I have taken the liberty of naming said new driver ippusbd. My high-level design goals are, in order of importance from most important to least:
- Low idle resource usage
- security over the usb interface
- Portability to non-Linux Unixes
Linux’s udev can handle the auto-start. Libusb gives us userland access to the usb device. Till should know how linux’s cups auto-discovery will work. The usb standard itself is well written and I enjoyed reading it.
Timeline
In theory Google Summer of Code does not start for another 20 some days. This official timeline is driven by the american university’s semester dates. In Canada our universities let out almost a month earlier. Thus I’m taking the extra month to work ahead.

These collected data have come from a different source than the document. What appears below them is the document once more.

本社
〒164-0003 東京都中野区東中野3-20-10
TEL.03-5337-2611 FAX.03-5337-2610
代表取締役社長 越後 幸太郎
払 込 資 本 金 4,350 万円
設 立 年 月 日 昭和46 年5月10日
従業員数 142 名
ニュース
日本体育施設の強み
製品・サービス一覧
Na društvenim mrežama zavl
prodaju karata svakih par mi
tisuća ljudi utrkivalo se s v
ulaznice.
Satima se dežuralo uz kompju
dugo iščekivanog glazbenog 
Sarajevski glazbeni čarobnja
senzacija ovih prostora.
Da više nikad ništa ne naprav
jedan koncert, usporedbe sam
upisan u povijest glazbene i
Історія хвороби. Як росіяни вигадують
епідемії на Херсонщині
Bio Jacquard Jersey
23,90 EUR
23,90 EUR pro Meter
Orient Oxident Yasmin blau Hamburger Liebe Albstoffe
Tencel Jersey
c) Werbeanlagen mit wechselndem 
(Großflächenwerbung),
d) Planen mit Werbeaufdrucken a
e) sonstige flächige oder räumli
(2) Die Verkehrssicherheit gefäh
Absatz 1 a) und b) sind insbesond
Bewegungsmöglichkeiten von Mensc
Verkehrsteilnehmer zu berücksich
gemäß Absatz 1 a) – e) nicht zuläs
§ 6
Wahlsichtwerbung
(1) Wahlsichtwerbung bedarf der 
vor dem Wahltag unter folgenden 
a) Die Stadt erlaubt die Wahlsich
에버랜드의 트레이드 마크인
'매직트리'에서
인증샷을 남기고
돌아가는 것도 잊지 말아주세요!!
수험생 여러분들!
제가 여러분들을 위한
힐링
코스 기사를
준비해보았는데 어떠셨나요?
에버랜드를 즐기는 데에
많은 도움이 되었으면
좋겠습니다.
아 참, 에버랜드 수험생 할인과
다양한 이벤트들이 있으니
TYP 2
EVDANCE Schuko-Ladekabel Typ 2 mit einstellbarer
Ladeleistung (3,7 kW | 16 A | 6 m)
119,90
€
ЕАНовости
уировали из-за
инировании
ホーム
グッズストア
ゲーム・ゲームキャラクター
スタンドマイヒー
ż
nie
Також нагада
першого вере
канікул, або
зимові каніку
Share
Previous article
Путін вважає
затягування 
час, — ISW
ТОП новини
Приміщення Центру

I hope to have ippusbd printing by the mid-summer review. The summer’s second half can then get spent polishing and porting ippusbd to the BSDes.
Workstation
This summer I’m trying out a standing desk setup. I’ve borrowed my sister’s room while she is in germany so I get a work room. My hope is having a separate room will let me focus better. When I was at microsoft getting things done was easy since the office created a physical seperation between play time and work time, this might replicate that.
The setup consists of two laptops, a Lenovo Thinkpad X1 Carbon, and a Lenovo Ideapad Yoga 2. The Yoga has a touch screen and the X1 gets the full keyboard and mouse. Together they create something like the multimonitor setup I have downstairs.